El que fuera secretario de Defensa
norteamericano con el presidente Bush, Donald Rumsfeld, además de muchas
actitudes poco virtuosas, es autor de una curiosa clasificación del
conocimiento, según la cual, hay que
distinguir entre lo que sabemos, lo que sabemos que ignoramos y lo que
ignoramos que ignoramos.
Aplicando esta taxonomía a la crisis
económica que padecemos y el tratamiento que prescribe la eurozona, estaríamos
en el primer caso. Sabemos por convicción y por evidencia empírica que la
receta de austeridad extrema y el recorte a todo trance del gasto público como
cura de la recesión no solo es inútil sino contraproducente. Es como echar
gasolina al fuego según se aprecia en Grecia, Irlanda y Portugal, y en similar
proporción en España e Italia. Tras años de medicar al enfermo con esa pócima solo se ha
conseguido debilitarlo más hasta la extenuación.
Sin embargo, los gobiernos cierran ojos y
oídos a la realidad y se empeñan en aplicar
la misma cura de caballo contra toda evidencia, por más que el resultado
sea profundizar la recesión y colapsar la economía. El empecinamiento conlleva
unos costes sociales que recaen con especial virulencia sobre los trabajadores,
pensionistas, parados y clase media.
El economista vigués Antón Costas denunció
en un reciente artículo la ceguera de las élites europeas para no percibir las
consecuencias sociales y políticas y atribuye esta estrategia a prejuicios
ideológicos y al hecho de que sus miembros son ajenos al sufrimiento que causan
a la mayoría de la población. Esas mismas personas no tendrán que comer en
establecimientos de beneficencia, ni serán desahuciados de sus viviendas, ni
siquiera verán menguados sus ingresos de siete dígitos. Al contrario. El sueldo
medio de Wall Street en los dos últimos años, en plena crisis, creció un 17%.
Gracias a ellos, las grandes compañías que comercializan artículos de lujo
obtienen beneficios record.
En una democracia consolidada, Estados
Unidos, en contra de lo que proclama el ideal, el poder reside en una minoría
opulenta del 1% de la población según advierte el premio Nobel de Economía
Joseph Stiglitz, constituida por los más
ricos, y no por casualidad, sino por la presión que sus miembros están en condiciones
de ejercer sobre el Gobierno, del que normalmente forman parte para que apoye
sus intereses, de modo que poco más de tres millones de personas deciden sobre
lo que afecta a 313 millones de estadounidenses.

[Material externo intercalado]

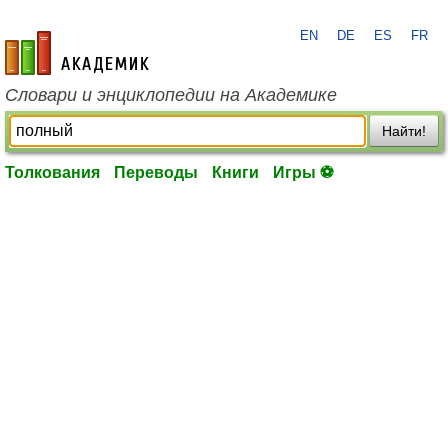
EN
DE
ES
FR
academic.ru
Словари и энциклопедии на Академике
Найти!
Толкования
Переводы
Книги
Игры ⚽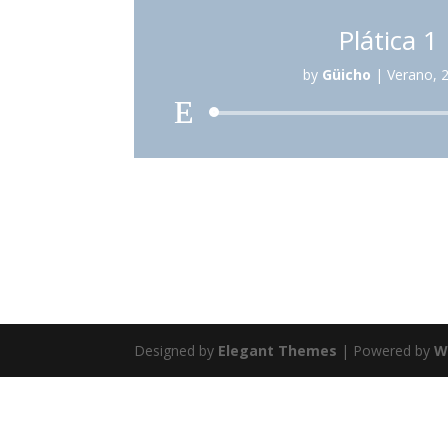
Plática 1
by
Güicho
|
Verano, 
Reproduc
de
audio
Designed by
Elegant Themes
| Powered by
W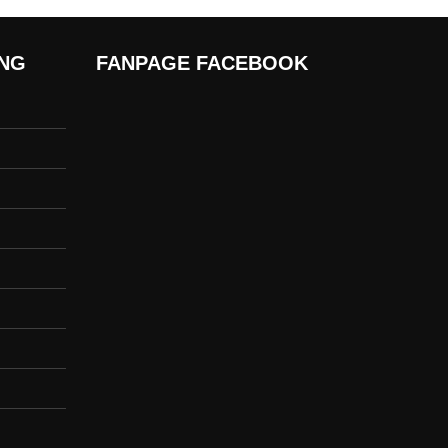
ÀNG
FANPAGE FACEBOOK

Si trasladamos el escenario a nuestro país,
cabe pensar que alrededor de 460.000 españoles decretan el destino de 46
millones de ciudadanos.
En ambos casos las poderosas minorías
dominantes integradas por políticos, banqueros, industriales, grandes
terratenientes, directivos empresariales y máximos representantes de la
jerarquía militar y judicial. En conjunto comparten y defienden intereses
comunes y legislan o dictan las leyes que les benefician.
De hasta que punto lo logran da fe el hecho
de que España figura en el vagón de cola en las estadísticas que expresan el grado de desigualdad social
entre las rentas más altas y las más bajas. El llamado coeficiente de Gini (por
el nombre del estadístico italiano Corrado Gini, 1884-1965) mide la diferencia de ingresos en un país
y en un momento determinado. Si este coeficiente fuera cero, el país en
cuestión registraría una igualdad
perfecta, es decir, todos sus habitantes
percibirían la misma renta. Por el contrario, el coeficiente uno
significaría la máxima desigualdad. Pues bien, el dato español en 2011 fue de
34, el nivel más alto desde que hay registro y el mayor de la UE. En el extremo
opuesto, el más bajo correspondería a Noruega (aunque no forma parte de la UE)
con 22,5.
Eurostat, la oficina de estadística de la
Comisión Europea, utiliza otro indicador denominado 80/20 que consiste en
comparar los ingresos del 20% de la población que consiguen la mayor cantidad
con el 80% que percibe menos. Los valores más altos del primer tramo muestran
la mayor desigualdad. Nuevamente, España aparece con los datos de mayor
concentración de ingresos, con un multiplicador de 7,5 que contrasta con el
5,7, valor medio de la UE y con el 3,3 de Noruega, de modo que el 20% de la
población española más rica tiene una renta 7,5 veces mayor que el 20% más
pobre. Cualquier indicador que tomemos resalta la amplitud de nuestra brecha
social.
Ciertamente, en el caso español influye la
enorme cifra de parados que ven disminuidos o anulados sus ingresos, así como
el recorte de los servicios públicos pero el mal proviene de un reparto muy
desigual de la riqueza que no se ha sabido o querido corregir.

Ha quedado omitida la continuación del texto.